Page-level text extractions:
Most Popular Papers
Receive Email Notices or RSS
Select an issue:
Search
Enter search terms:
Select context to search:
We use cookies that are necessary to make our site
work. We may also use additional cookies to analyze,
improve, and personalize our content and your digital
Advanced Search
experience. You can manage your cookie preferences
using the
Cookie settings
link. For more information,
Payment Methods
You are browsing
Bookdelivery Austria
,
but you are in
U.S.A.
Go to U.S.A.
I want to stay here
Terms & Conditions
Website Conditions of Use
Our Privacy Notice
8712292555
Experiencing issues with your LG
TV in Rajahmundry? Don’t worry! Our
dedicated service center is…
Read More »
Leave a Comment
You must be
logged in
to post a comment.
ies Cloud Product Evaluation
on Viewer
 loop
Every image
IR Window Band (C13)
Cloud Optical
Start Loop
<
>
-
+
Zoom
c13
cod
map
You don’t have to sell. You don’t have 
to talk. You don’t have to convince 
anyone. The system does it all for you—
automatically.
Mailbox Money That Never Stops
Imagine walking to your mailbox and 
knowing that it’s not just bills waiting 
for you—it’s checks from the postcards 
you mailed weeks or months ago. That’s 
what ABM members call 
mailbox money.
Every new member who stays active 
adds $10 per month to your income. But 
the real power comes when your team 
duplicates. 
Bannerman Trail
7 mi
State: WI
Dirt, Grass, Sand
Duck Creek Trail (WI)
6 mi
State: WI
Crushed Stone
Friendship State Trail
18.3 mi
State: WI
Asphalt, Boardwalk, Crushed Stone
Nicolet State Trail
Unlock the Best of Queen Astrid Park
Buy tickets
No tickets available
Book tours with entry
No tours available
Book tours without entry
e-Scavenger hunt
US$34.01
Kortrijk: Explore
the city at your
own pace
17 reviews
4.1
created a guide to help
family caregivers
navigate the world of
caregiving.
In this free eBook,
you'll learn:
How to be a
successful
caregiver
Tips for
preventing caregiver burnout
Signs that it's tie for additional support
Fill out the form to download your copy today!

- TASK DIRECTIONS:
Wherever the string "Conditions" appears in the records above, copy the line it sits in.

- EXERCISE RESULT:
Terms & Conditions
Website Conditions of Use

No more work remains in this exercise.